“Straw” Subdeacons & “Tridentine” High Mass
In another entry concerning a nightmare scenario, blog participant Michael posted an interesting piece of information from the Pont. Comm. "Ecclesia Dei" which, frankly, I had forgotten all about.
A question was raised about who might subsititute for a subdeacon at a High Mass. There was a practice of dressing in a tunic a fellow as a subdeacon, sort of a "straw" subdeacon, as they were nicknamed.
In any event, Michael wrote:
I would like to supply some important information, which won’t be well known. In 1992 (?) on behalf of the Australian Ecclesia Dei Society I sent a dubium to the Ecclesia Dei Commission asking them to clarify the situation about who may act as a substitute for a subdeacon at a Solemn Mass, in the absence of cleric.

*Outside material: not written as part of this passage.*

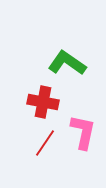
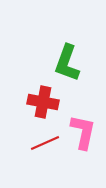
green L-shape: rotated 105 degrees counterclockwise
red line: rotated 32 degrees clockwise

Whatever about what might have applied or was practised before the Council, this is the ruling now, as given by the Ecclesia Dei Commission:
A layman who has been instituted with the office of Acolyte may perform the duties of a subdeacon at a Solemn Mass. He performs all the duties pertaining to this office during the Mass but does not wear the maniple.
Obviously, this ruling excludes women and any also layman who is not an instituted acolyte.
This is helpful, if not definitive.
However, I still must raise the specter of the nightmare. The response from Ecclesia Dei may have come in 1992, though Michael was unsure of the date. (Ironically, that would have been issued when I worked in that Commission and I might have even been the one who drafted the letter. I don’t recall it, however. In those days we had a lot of correspondence.)
The official interpretation of can. 230 §2 of the 1983 CIC which says that women may substitute for acolytes came in 1994.
We must remember that a clarification came in a letter in 2001 stating that priests are not compelled to have girls serve at the altar even if their bishops grant permission for them to do so in their dioceses. It is unlikely that anyone organizing a High Mass with the so-called "Tridentine" rite would think to have girls anywhere in sight around the altar.